* _EXERCISE DIRECTIONS_
Please repeat exactly the lines below from the one containing "Stay updated with our latest trends" down to the one containing "ningPedia.com", both included, and nothing else.
TASK INPUTS START
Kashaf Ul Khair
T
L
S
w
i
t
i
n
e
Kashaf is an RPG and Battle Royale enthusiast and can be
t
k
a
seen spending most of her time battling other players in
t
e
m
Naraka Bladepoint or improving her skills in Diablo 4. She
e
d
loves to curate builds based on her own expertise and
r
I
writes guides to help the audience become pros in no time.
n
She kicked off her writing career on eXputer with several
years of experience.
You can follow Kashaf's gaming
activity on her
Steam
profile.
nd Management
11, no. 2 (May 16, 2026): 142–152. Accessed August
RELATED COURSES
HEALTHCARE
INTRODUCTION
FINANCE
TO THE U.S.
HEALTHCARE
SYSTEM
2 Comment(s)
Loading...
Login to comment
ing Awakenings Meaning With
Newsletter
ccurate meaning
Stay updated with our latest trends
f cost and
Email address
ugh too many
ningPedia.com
TASK INPUTS END
TASK INPUTS START
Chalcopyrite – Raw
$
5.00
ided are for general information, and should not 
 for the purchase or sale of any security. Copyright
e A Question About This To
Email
TASK INPUTS END
* _ANSWER SPACE_
Stay updated with our latest trends
f cost and
Email address
ugh too many
ningPedia.com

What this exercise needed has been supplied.